***** Records provided *****

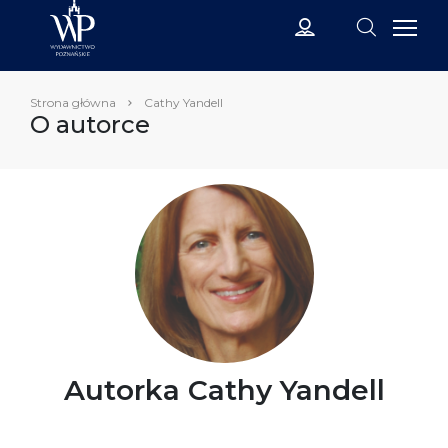
Strona główna
Cathy Yandell
O autorce
Autorka Cathy Yandell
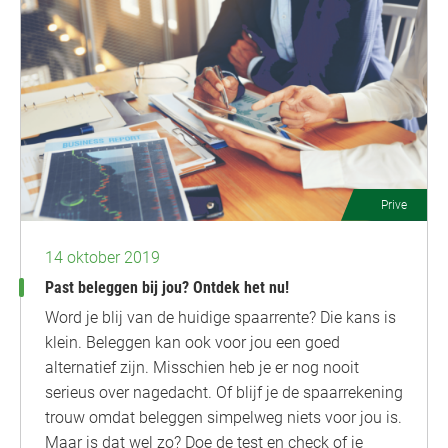
Prive
14 oktober 2019
Past beleggen bij jou? Ontdek het nu!
Word je blij van de huidige spaarrente? Die kans is
klein. Beleggen kan ook voor jou een goed
alternatief zijn. Misschien heb je er nog nooit
serieus over nagedacht. Of blijf je de spaarrekening
trouw omdat beleggen simpelweg niets voor jou is.
Maar is dat wel zo? Doe de test en check of je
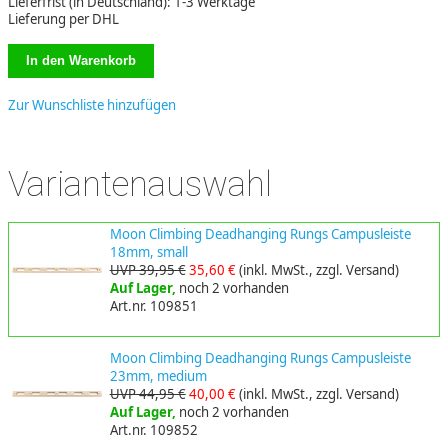
Lieferfrist (in Deutschland): 1-3 Werktage
Lieferung per DHL
Zur Wunschliste hinzufügen
Variantenauswahl
Moon Climbing Deadhanging Rungs Campusleiste
18mm, small
UVP 39,95 €
35,60 €
(inkl. MwSt., zzgl. Versand)
Auf Lager,
noch 2 vorhanden
Art.nr. 109851
Moon Climbing Deadhanging Rungs Campusleiste
23mm, medium
UVP 44,95 €
40,00 €
(inkl. MwSt., zzgl. Versand)
Auf Lager,
noch 2 vorhanden
Art.nr. 109852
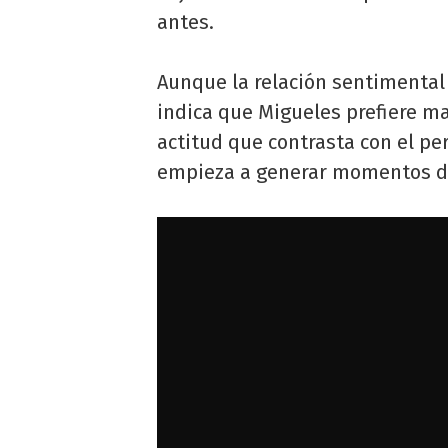
antes.
Aunque la relación sentimental
indica que Migueles prefiere m
actitud que contrasta con el per
empieza a generar momentos de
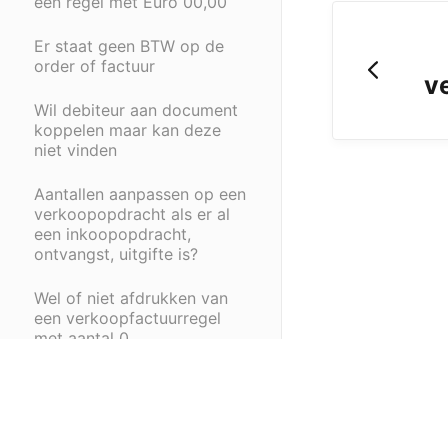
een regel met Euro 00,00
Er staat geen BTW op de
order of factuur
v
Wil debiteur aan document
koppelen maar kan deze
niet vinden
Aantallen aanpassen op een
verkoopopdracht als er al
een inkoopopdracht,
ontvangst, uitgifte is?
Wel of niet afdrukken van
een verkoopfactuurregel
met aantal 0
Geen totaal op de print
Lijst verkoopfacturen met
(opens in a new tab)
(opens in a new ta
inkoop - verkoop - marge
Powered by HelpDocs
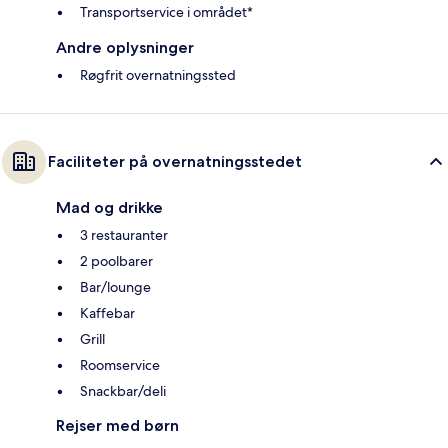
Transportservice i området*
Andre oplysninger
Røgfrit overnatningssted
Faciliteter på overnatningsstedet
Mad og drikke
3 restauranter
2 poolbarer
Bar/lounge
Kaffebar
Grill
Roomservice
Snackbar/deli
Rejser med børn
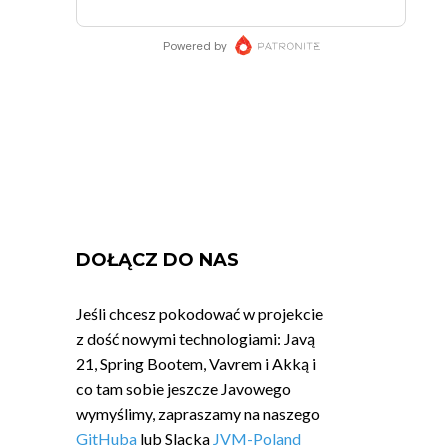
DOŁĄCZ DO NAS
Jeśli chcesz pokodować w projekcie
z dość nowymi technologiami: Javą
21, Spring Bootem, Vavrem i Akką i
co tam sobie jeszcze Javowego
wymyślimy, zapraszamy na naszego
GitHuba
lub Slacka
JVM-Poland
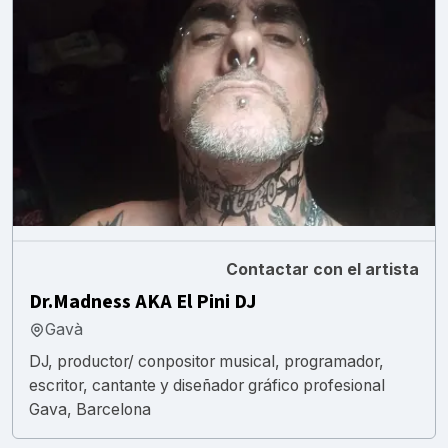
Contactar con el artista
Dr.Madness AKA El Pini DJ
Gavà
DJ, productor/ conpositor musical, programador,
escritor, cantante y diseñador gráfico profesional
Gava, Barcelona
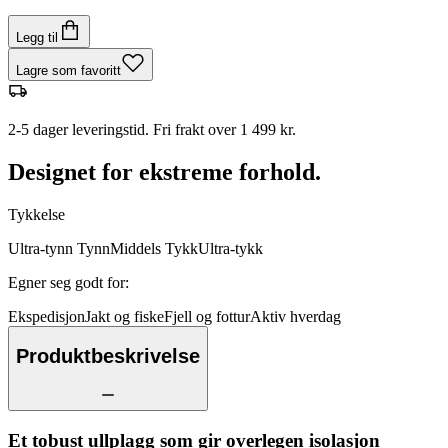
Legg til
Lagre som favoritt
2-5 dager leveringstid. Fri frakt over 1 499 kr.
Designet for ekstreme forhold.
Tykkelse
Ultra-tynn
Tynn
Middels
Tykk
Ultra-tykk
Egner seg godt for
:
Ekspedisjon
Jakt og fiske
Fjell og fottur
Aktiv hverdag
Produktbeskrivelse
Et tobust ullplagg som gir overlegen isolasjon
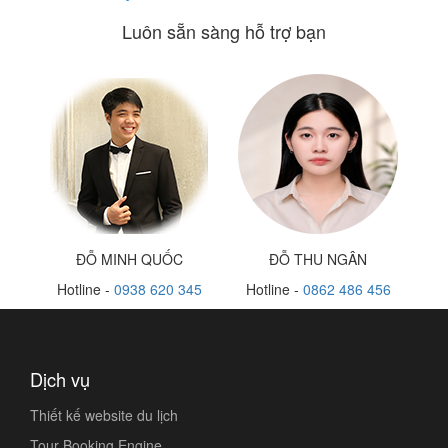
Luôn sẵn sàng hỗ trợ bạn
ĐỖ MINH QUỐC
ĐỖ THU NGÂN
Hotline -
0938 620 345
Hotline -
0862 486 456
Dịch vụ
Thiết kế website du lịch
Tour Booking Engine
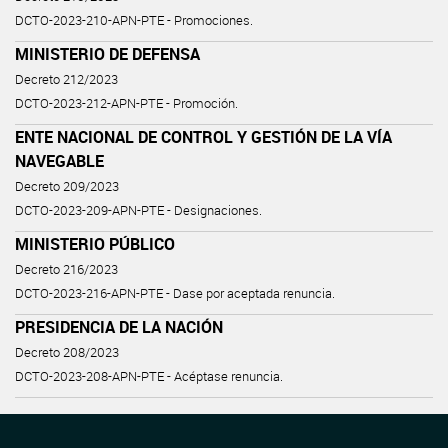
DCTO-2023-210-APN-PTE - Promociones.
MINISTERIO DE DEFENSA
Decreto 212/2023
DCTO-2023-212-APN-PTE - Promoción.
ENTE NACIONAL DE CONTROL Y GESTIÓN DE LA VÍA
NAVEGABLE
Decreto 209/2023
DCTO-2023-209-APN-PTE - Designaciones.
MINISTERIO PÚBLICO
Decreto 216/2023
DCTO-2023-216-APN-PTE - Dase por aceptada renuncia.
PRESIDENCIA DE LA NACIÓN
Decreto 208/2023
DCTO-2023-208-APN-PTE - Acéptase renuncia.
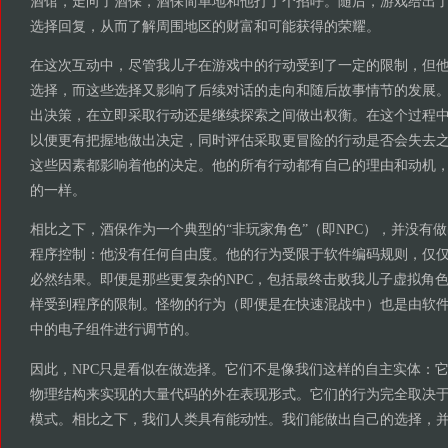
酒馆，走向了酒保，酒保简单地和他打了个招呼。随后，游戏给出
选择回复，从而了解周围地区的财富和可能获得的荣耀。
在这次互动中，尽管我儿子在游戏中的行动受到了一定的限制，但
选择，而这些选择又影响了后续对话的走向和随后故事情节的发展
出决策，在立即采取行动还是继续探索之间做出权衡。在这个过程
以便更有把握地做出决定，同时评估采取更冒险的行动是否会失去
这些因素都影响着他的决定。他的所有行动都有自己的理由和动机
的一样。
相比之下，酒保作为一个典型的“非玩家角色”（即NPC），并没有
程序控制：他没有任何自由度。他的行为受限于软件编码规则，仅
必然结果。即便是那些更复杂的NPC，包括最终击败我儿子虚拟角
样受到程序的限制。怪物的行为（即便是在快速混战中）也是由软
中的电子组件进行调节的。
因此，NPC只是看似在做选择。它们不是像我们这样的自主实体：
物理结构来实现的大量代码的外在表现形式。它们的行为完全取决
模式。相比之下，我们人类具有能动性。我们能做出自己的选择，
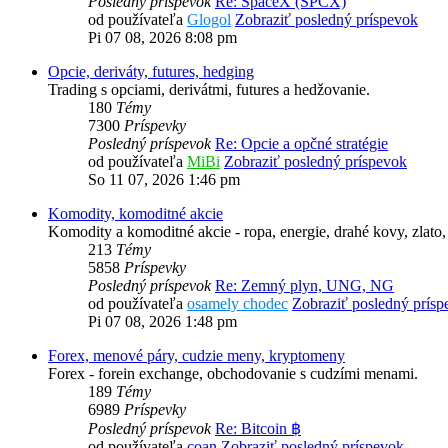
Posledný príspevok
Re: SpaceX (SPCX)
od používateľa
Glogol
Zobraziť posledný príspevok
Pi 07 08, 2026 8:08 pm
Opcie, deriváty, futures, hedging
Trading s opciami, derivátmi, futures a hedžovanie.
180
Témy
7300
Príspevky
Posledný príspevok
Re: Opcie a opčné stratégie
od používateľa
MiBi
Zobraziť posledný príspevok
So 11 07, 2026 1:46 pm
Komodity, komoditné akcie
Komodity a komoditné akcie - ropa, energie, drahé kovy, zlato,
213
Témy
5858
Príspevky
Posledný príspevok
Re: Zemný plyn, UNG, NG
od používateľa
osamely chodec
Zobraziť posledný prísp
Pi 07 08, 2026 1:48 pm
Forex, menové páry, cudzie meny, kryptomeny
Forex - forein exchange, obchodovanie s cudzími menami.
189
Témy
6989
Príspevky
Posledný príspevok
Re: Bitcoin ฿
od používateľa
coan
Zobraziť posledný príspevok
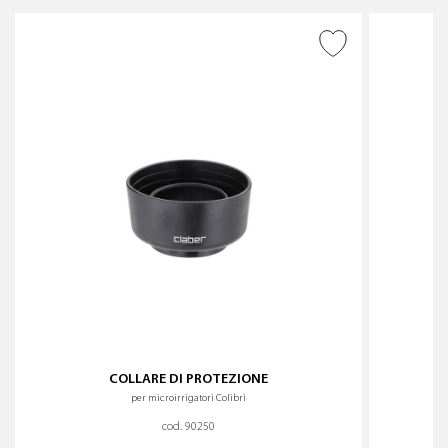
AGGIUNGI ALLA
WISHLIST
COLLARE DI PROTEZIONE
per microirrigatori Colibrì
cod. 90250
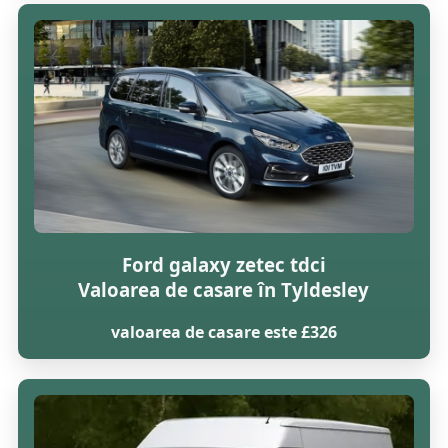
Ford galaxy zetec tdci
Valoarea de casare în Tyldesley
valoarea de casare este £326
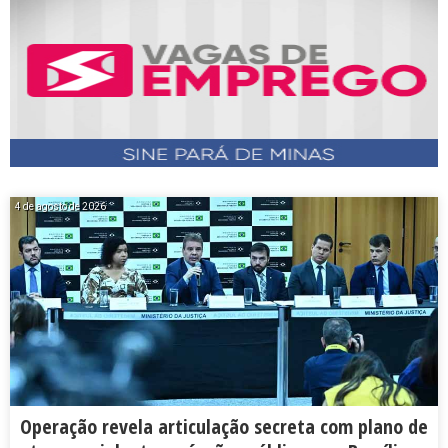
4 de agosto de 2026
Operação revela articulação secreta com plano de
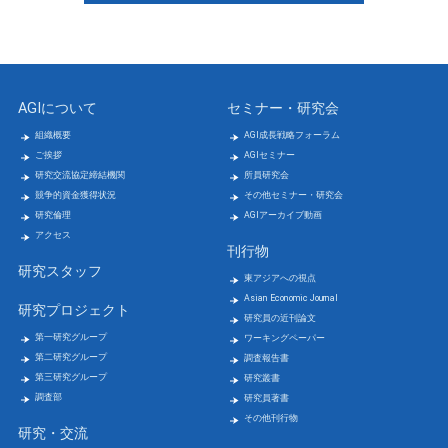
AGIについて
セミナー・研究会
組織概要
AGI成長戦略フォーラム
ご挨拶
AGIセミナー
研究交流協定締結機関
所員研究会
競争的資金獲得状況
その他セミナー・研究会
研究倫理
AGIアーカイブ動画
アクセス
刊行物
研究スタッフ
東アジアへの視点
Asian Economic Journal
研究プロジェクト
研究員の近刊論文
第一研究グループ
ワーキングペーパー
第二研究グループ
調査報告書
第三研究グループ
研究叢書
調査部
研究員著書
その他刊行物
研究・交流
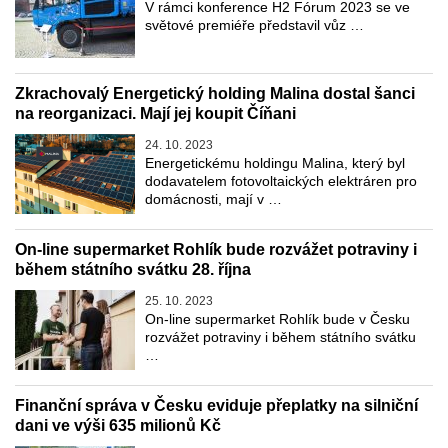
V rámci konference H2 Fórum 2023 se ve
světové premiéře představil vůz …
Zkrachovalý Energetický holding Malina dostal šanci
na reorganizaci. Mají jej koupit Číňani
24. 10. 2023
Energetickému holdingu Malina, který byl
dodavatelem fotovoltaických elektráren pro
domácnosti, mají v …
On-line supermarket Rohlík bude rozvážet potraviny i
během státního svátku 28. října
25. 10. 2023
On-line supermarket Rohlík bude v Česku
rozvážet potraviny i během státního svátku
…
Finanční správa v Česku eviduje přeplatky na silniční
dani ve výši 635 milionů Kč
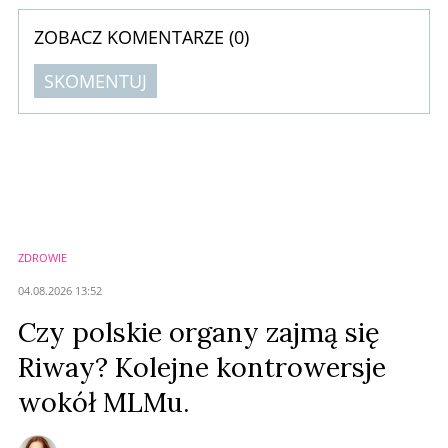
ZOBACZ KOMENTARZE (
0
)
SKOMENTUJ
Komentarze (
0
)
Nie znaleziono komentarzy
Zostaw swoje komentarze
Imię (Wymagane)
ZDROWIE
Anuluj
04.08.2026 13:52
Prześlij komentarz
Czy polskie organy zajmą się
Riway? Kolejne kontrowersje
wokół MLMu.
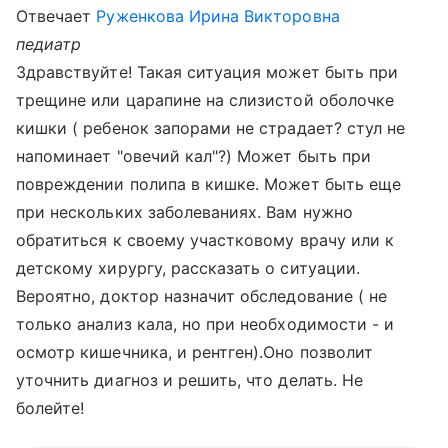
Отвечает
Руженкова Ирина Викторовна
педиатр
Здравствуйте! Такая ситуация может быть при
трещине или царапине на слизистой оболочке
кишки ( ребенок запорами не страдает? стул не
напоминает "овечий кал"?) Может быть при
повреждении полипа в кишке. Может быть еще
при нескольких заболеваниях. Вам нужно
обратиться к своему участковому врачу или к
детскому хирургу, рассказать о ситуации.
Вероятно, доктор назначит обследование ( не
только анализ кала, но при необходимости - и
осмотр кишечника, и рентген).Оно позволит
уточнить диагноз и решить, что делать. Не
болейте!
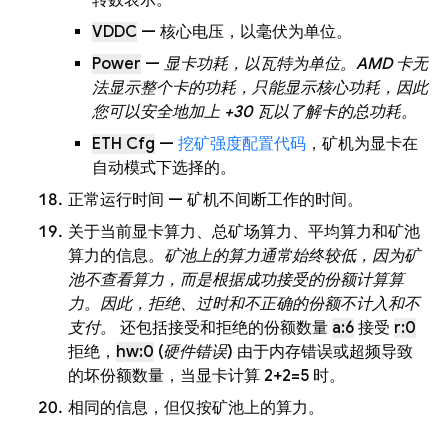
转数表示。
VDDC
— 核心电压，以毫伏为单位。
Power
—
显卡功耗，以瓦特为单位。AMD 卡无
法显示整个卡的功耗，只能显示核心功耗，因此
您可以安全地加上 +30 瓦以了解卡的总功耗。
ETH Cfg
—
挖矿强度配置代码
，矿机为显卡在
自动模式下选择的。
正常运行时间 — 矿机不间断工作的时间。
关于当前显卡算力、总矿场算力、平均算力和矿池
算力的信息。
矿池上的算力通常始终较低，因为矿
池不查看算力，而是根据成功接受的份额计算算
力。因此，拒绝、过时和不正确的份额不计入和不
支付。
还包括接受和拒绝的份额数量
a:6
接受
r:0
拒绝，
hw:0
(
硬件错误
) 由于内存错误或超频导致
的坏份额数量，当显卡计算 2+2=5 时。
相同的信息，但仅按矿池上的算力。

*****

Whatever pictures the records hold, omit them; give again exactly the lines from the one containing "21, Spring Bootem, Vavrem i Akką i" through the one containing "DCTO-2023-216-APN-PTE - Dase".

#### Response to this task
21, Spring Bootem, Vavrem i Akką i
co tam sobie jeszcze Javowego
wymyślimy, zapraszamy na naszego
GitHuba
lub Slacka
JVM-Poland
Contactar con el artista
Dr.Madness AKA El Pini DJ
Gavà
DJ, productor/ conpositor musical, programador,
escritor, cantante y diseñador gráfico profesional
Gava, Barcelona
Legg til
Lagre som favoritt
2-5 dager leveringstid. Fri frakt over 1 499 kr.
Designet for ekstreme forhold.
Tykkelse
Ultra-tynn
Tynn
Middels
Tykk
Ultra-tykk
Egner seg godt for
:
Ekspedisjon
Jakt og fiske
Fjell og fottur
Aktiv hverdag
Produktbeskrivelse
Et tobust ullplagg som gir overlegen isolasjon
Luôn sẵn sàng hỗ trợ bạn
ĐỖ MINH QUỐC
ĐỖ THU NGÂN
Hotline -
0938 620 345
Hotline -
0862 486 456
Dịch vụ
Thiết kế website du lịch
Tour Booking Engine
DCTO-2023-210-APN-PTE - Promociones.
MINISTERIO DE DEFENSA
Decreto 212/2023
DCTO-2023-212-APN-PTE - Promoción.
ENTE NACIONAL DE CONTROL Y GESTIÓN DE LA VÍA
NAVEGABLE
Decreto 209/2023
DCTO-2023-209-APN-PTE - Designaciones.
MINISTERIO PÚBLICO
Decreto 216/2023
DCTO-2023-216-APN-PTE - Dase por aceptada renuncia.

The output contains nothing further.